Il tempo scorre e per l’Inter è sancito a ritmi scanditi. Le stelle hanno cadenza puntuale, precisamente 58 anni: dalla fondazione all prima, passando per la seconda appena vinta. Nel 1966, a 58 anni dalla fondazione, l’Inter festeggiava la prima stella battendo 4-1 la Lazio; quest’anno il destino ha voluto regalargli questa gioia in un derby per un tripudio totale.

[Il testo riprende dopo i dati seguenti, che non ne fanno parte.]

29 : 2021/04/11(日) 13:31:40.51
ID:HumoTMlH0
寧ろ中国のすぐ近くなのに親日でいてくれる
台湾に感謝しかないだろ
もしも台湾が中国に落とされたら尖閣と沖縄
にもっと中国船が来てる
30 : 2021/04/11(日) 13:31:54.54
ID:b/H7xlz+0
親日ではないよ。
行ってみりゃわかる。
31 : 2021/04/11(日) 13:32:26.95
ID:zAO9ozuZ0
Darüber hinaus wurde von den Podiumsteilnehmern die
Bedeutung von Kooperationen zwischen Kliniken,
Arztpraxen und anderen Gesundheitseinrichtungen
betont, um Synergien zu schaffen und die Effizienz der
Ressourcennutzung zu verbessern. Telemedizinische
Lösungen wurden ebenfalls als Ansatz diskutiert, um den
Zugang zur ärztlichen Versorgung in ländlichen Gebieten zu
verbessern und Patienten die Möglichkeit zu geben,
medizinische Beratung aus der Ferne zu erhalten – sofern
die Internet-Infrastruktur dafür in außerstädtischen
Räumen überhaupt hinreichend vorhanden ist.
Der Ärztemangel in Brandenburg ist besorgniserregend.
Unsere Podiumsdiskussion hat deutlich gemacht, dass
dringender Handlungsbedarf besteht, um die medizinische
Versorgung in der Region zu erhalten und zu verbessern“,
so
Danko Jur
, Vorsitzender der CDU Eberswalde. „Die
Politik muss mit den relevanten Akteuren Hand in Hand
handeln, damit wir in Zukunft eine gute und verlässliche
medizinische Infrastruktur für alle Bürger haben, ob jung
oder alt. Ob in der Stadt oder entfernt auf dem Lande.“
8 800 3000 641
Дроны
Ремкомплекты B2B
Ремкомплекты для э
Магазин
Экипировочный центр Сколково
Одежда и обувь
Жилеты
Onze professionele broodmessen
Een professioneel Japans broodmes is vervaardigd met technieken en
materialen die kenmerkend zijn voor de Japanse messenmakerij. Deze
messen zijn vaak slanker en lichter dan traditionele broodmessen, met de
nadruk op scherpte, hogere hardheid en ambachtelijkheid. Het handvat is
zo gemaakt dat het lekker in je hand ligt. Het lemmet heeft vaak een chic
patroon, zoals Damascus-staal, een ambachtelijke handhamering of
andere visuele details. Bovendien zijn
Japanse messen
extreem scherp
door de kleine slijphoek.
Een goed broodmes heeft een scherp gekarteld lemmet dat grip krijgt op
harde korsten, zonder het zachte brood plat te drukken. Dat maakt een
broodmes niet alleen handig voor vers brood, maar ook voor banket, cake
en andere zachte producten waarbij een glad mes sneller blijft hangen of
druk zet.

Ed è proprio all’interno della società rossonera che il 9 marzo 1908 avvenne un’importante scissione: i futuri nerazzurri erano un gruppo di dissidenti pronti a dar vita a un movimento calcistico improntato sull’internazionalità. Al ristorante milanese L’Orologio, 44 commensali stanno per scrivere una delle più belle pagine di storia del calcio italiano. L’idea che riunisce il gruppo è tanto semplice quanto ambiziosa: fondare una seconda squadra di calcio con sede nel capoluogo lombardo. Per risaltare il contrasto con i cugini del Milan, si decide che i colori sociali saranno l’azzurro e il nero, perché al tempo è comune usare una matita che ha una punta rossa e una, appunto, azzurra. Lo spunto sulle tonalità viene proprio da un pittore, un certo Giorgio Muggiani, che per sancire la fondazione dichiarerà: “Questa notte splendida darà i colori al nostro stemma: il nero e l’azzurro sullo sfondo d’oro delle stelle. Si chiamerà Internazionale, perché noi siamo fratelli del mondo”.
Il primo scudetto per l’allora Foot-Ball Club Internazionale arriverà dopo sole due stagioni, nel 1910, ma per arrivare alla prima stella servirono 58 anni. Il decimo scudetto “è un francobollo che completa con la stella d’oro, una già ricca collezione”: parole scandite dal presidente Angelo Moratti il 15 maggio 1966, giorno del trionfo. Lo scenario è quello di un San Siro (a due anelli) gremito da oltre 60mila tifosi, l’avversario la Lazio. È la penultima giornata del campionato. E’ il suggello della Grande Inter! La squadra della celebre “filastrocca”: Sarti, Burgnich, Facchetti, Bedin, Guarnieri, Picchi, Jair, Mazzola, Peirò, Suarez, Corso. In panchina il mago Helenio Herrera ma anche Domenghini (che diventerà presto titolare al posto del centravanti spagnolo), Gori, Landini, Cappellini, Malatrasi, Cordova.

Oggi i protagonisti sono altri, ma non così diversi. Da Lautaro Martinez passando per Calhanoglu i gol sono arrivato in tutti i modi: dalla costruzione dal basso alle verticalizzazioni improvvise fino ai calci da fermo e i gol da quinto a quinto o addirittura da terzo a terzo. I sette gol nei due derby fanno da contraltare alla “strana” sconfitta contro il Sassuolo, alla fine risultata benevola perché presa come avvertimento e richiamo alla realtà. Le prove di forza sono state poi innumerevoli con l’apice della vittoria nello scontro diretto contro la Juventus: di fatto il campionato dei bianconeri è ancora fermo a quella sera. L’uomo copertina rimane però Simone Inzaghi, un condottiero capace di passare da uomo di coppe a stratega di una corsa a tappe.